Ahhh I identify with this so much. Even coming on mumsnet to find other mums who feel like this is part of my OCD! I’m always trying to find proof that it’s not just me...
I can’t offer too much wisdom other than I’m the same; and I think it will be something I just have to manage. Getting to know my own anxiety has been helpful- for example, i can tell that when I have these obsessional and intrusive thoughts, something must have triggered the anxiety- bad sleep or hangover etc. And I think sometimes it helps to understand that the anxiety latches onto the loving your child thing because that’s my very greatest fear- that I don’t love him enough. It’s not grounded in any reality of course- but anxiety rarely is.
A good technique I learnt in therapy is a distancing exercise- so you would say outloud:
I don’t love my child
I think that I don’t love my child
I’m having the thought that I don’t love my child
I notice that I’m having the thought that I don’t love my child
This really helps me to see that these aren’t facts, they’re just thoughts and have no bearing on what I really feel.

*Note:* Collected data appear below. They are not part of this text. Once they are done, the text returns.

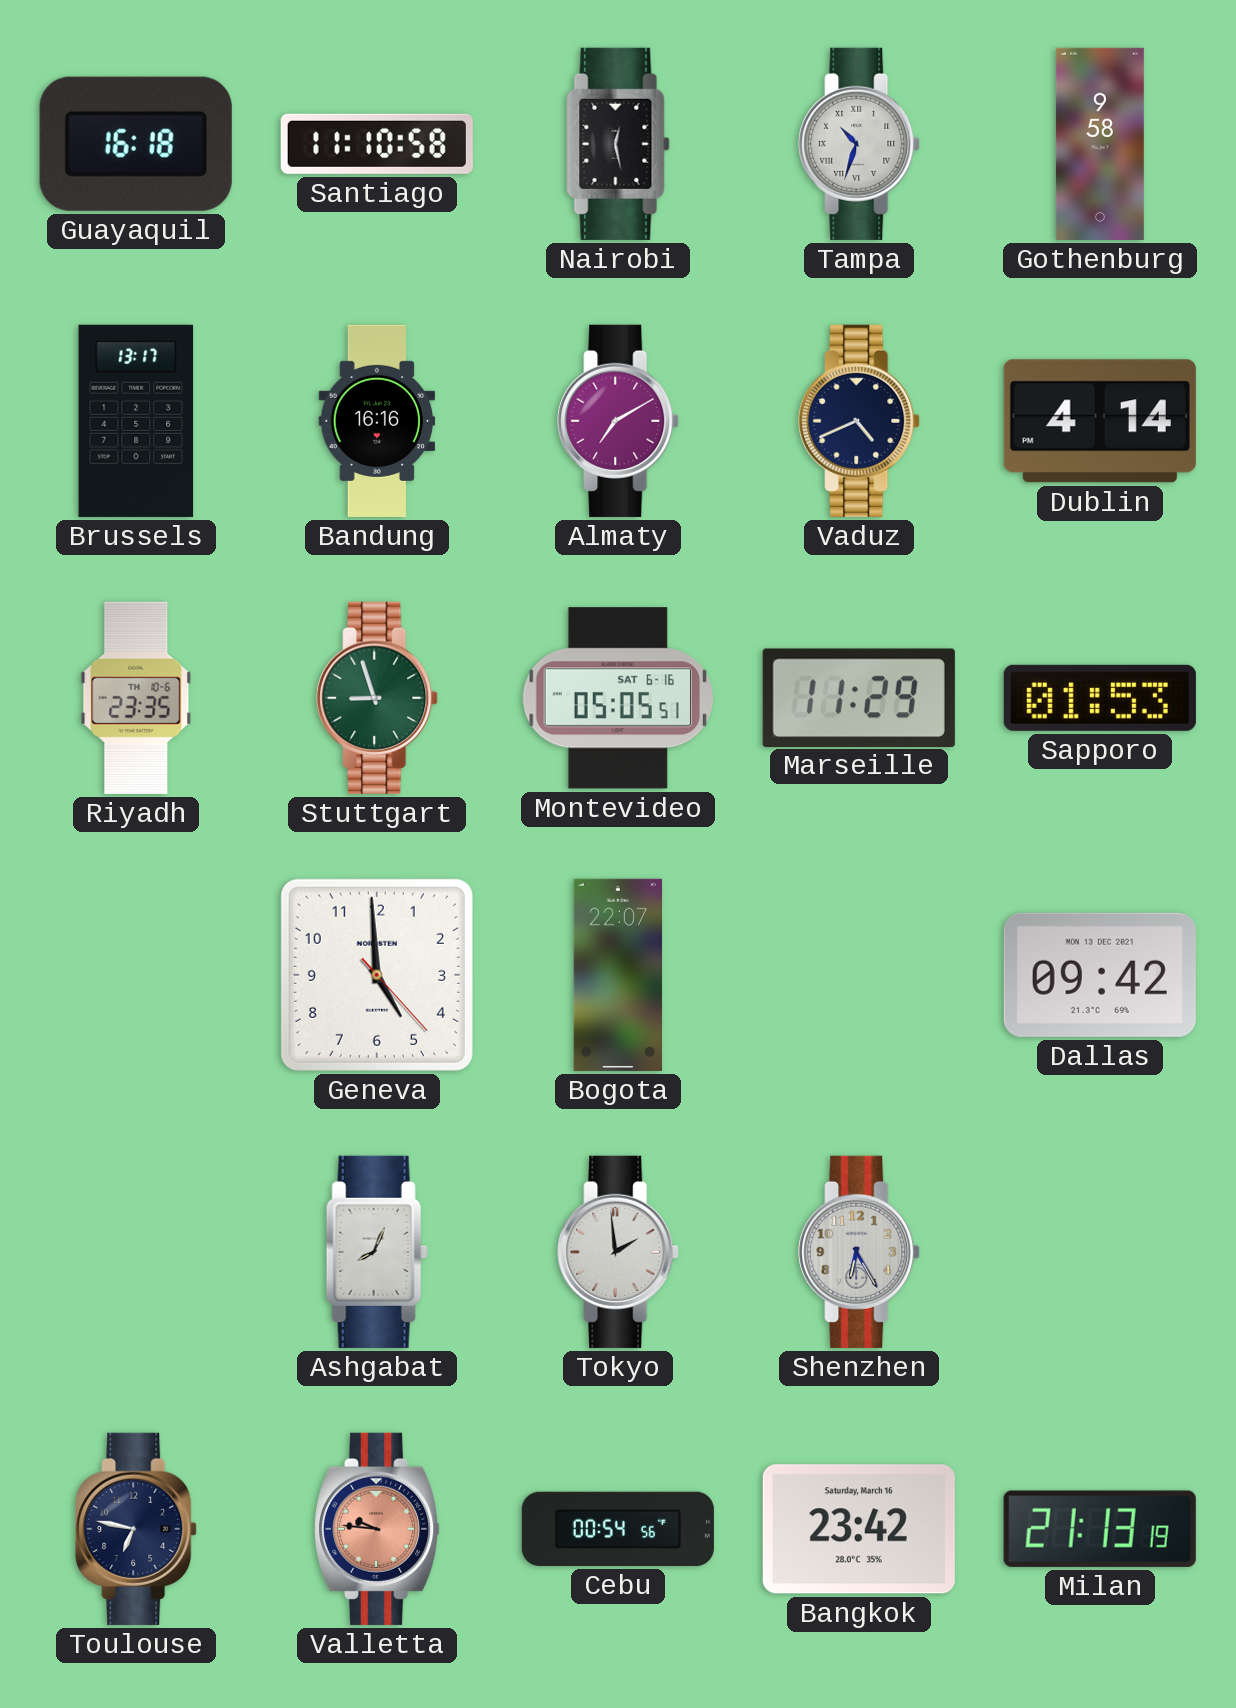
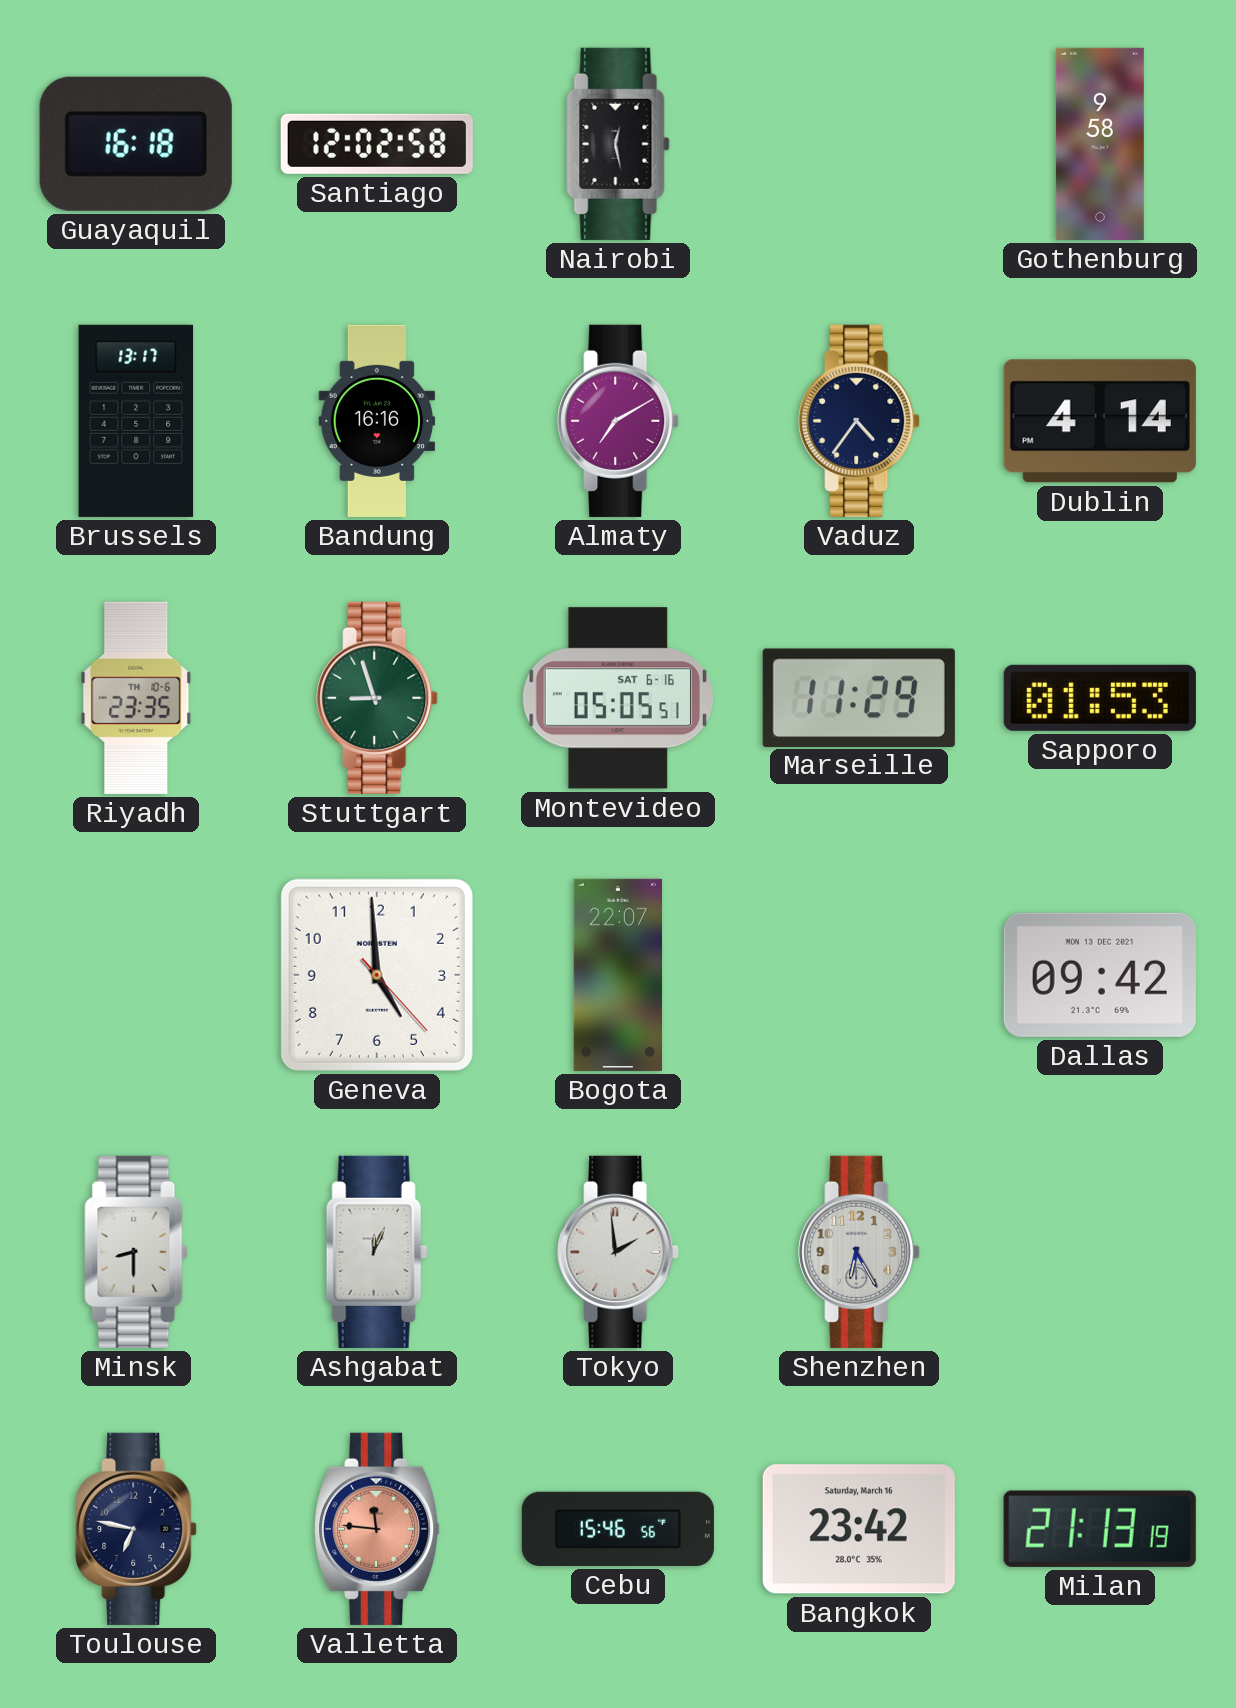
Santiago: 11:10 -> 12:02
Tampa: 10:33 -> none
Vaduz: 4:41 -> 4:36
Minsk: none -> 8:30
Ashgabat: 8:04 -> 12:04
Valletta: 9:46 -> 11:46
Cebu: 00:54 -> 15:46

I agree, it’s such an under discussed topic. Before I had help for my PND (from perinatal services) I thought I was literally the only one who a/ couldn’t love their child and b/ had all these obsessional worries about it.
Now I realise that these thoughts are really very common especially amongst anxious people. I think society tells you so strongly that mothers instinctively love their babies, that it absolutely knocks you for six when you feel like you’re the only one who doesn’t. It’s hard to recover from that and really knocks your confidence from the get go.
Much like you, on my good days I KNOW how much I love my son, and it’s obvious to everyone who knows me. But it’s a really really enduring worry, and obviously the more you worry about it, the harder it is to feel connected- a horrible vicious circle.
But know that you’re not alone with it, and if you can, really try and think of the thoughts as separate from who you are. They are anxious thoughts, they are NOT your thoughts.
The more I think about it (and believe me, I’ve thought about it a lot) the more I think that love for a child isn’t this mystical instant feeling. For me it has grown and continues to grow, and usually grows when I’m showing my son how much I love him- by cuddling him, dressing him, taking him out to the playground, turning up on time to pick him up from nursery. That’s what love is.